◆ **RECORD SET**
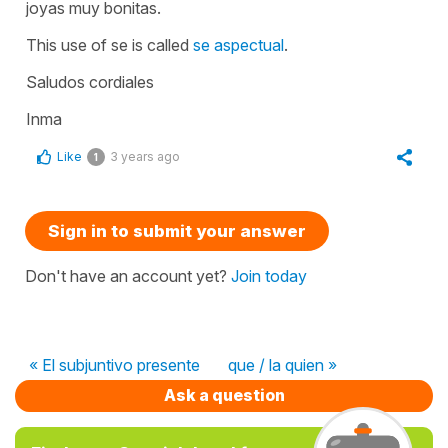
joyas muy bonitas.
This use of se is called
se aspectual
.
Saludos cordiales
Inma
Like
3 years ago
1
Sign in to submit your answer
Don't have an account yet?
Join today
« El subjuntivo presente
que / la quien »
Ask a question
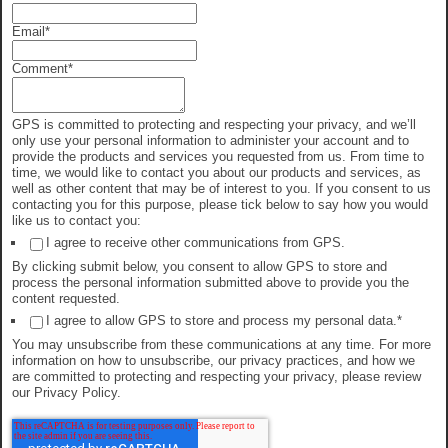
Email
*
Comment
*
GPS is committed to protecting and respecting your privacy, and we’ll
only use your personal information to administer your account and to
provide the products and services you requested from us. From time to
time, we would like to contact you about our products and services, as
well as other content that may be of interest to you. If you consent to us
contacting you for this purpose, please tick below to say how you would
like us to contact you:
I agree to receive other communications from GPS.
By clicking submit below, you consent to allow GPS to store and
process the personal information submitted above to provide you the
content requested.
I agree to allow GPS to store and process my personal data.
*
You may unsubscribe from these communications at any time. For more
information on how to unsubscribe, our privacy practices, and how we
are committed to protecting and respecting your privacy, please review
our Privacy Policy.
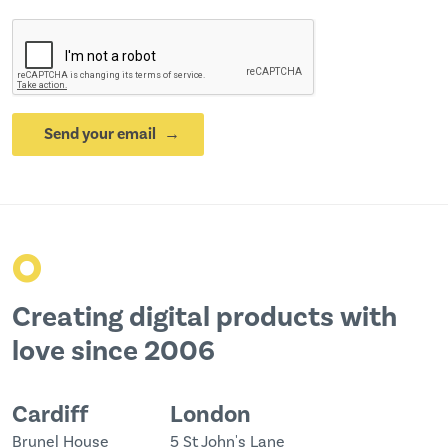
Send your email
o
Creating digital products with
love since 2006
Cardiff
London
Brunel House
5 St John's Lane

◆ **HOW TO COMPLETE THIS TASK**
Copy the line showing "process the personal" exactly, along with each line after it through the end of the material above. Pictures stay out.

◆ **ANSWER BELOW**
process the personal information submitted above to provide you the
content requested.
I agree to allow GPS to store and process my personal data.
*
You may unsubscribe from these communications at any time. For more
information on how to unsubscribe, our privacy practices, and how we
are committed to protecting and respecting your privacy, please review
our Privacy Policy.
Send your email
o
Creating digital products with
love since 2006
Cardiff
London
Brunel House
5 St John's Lane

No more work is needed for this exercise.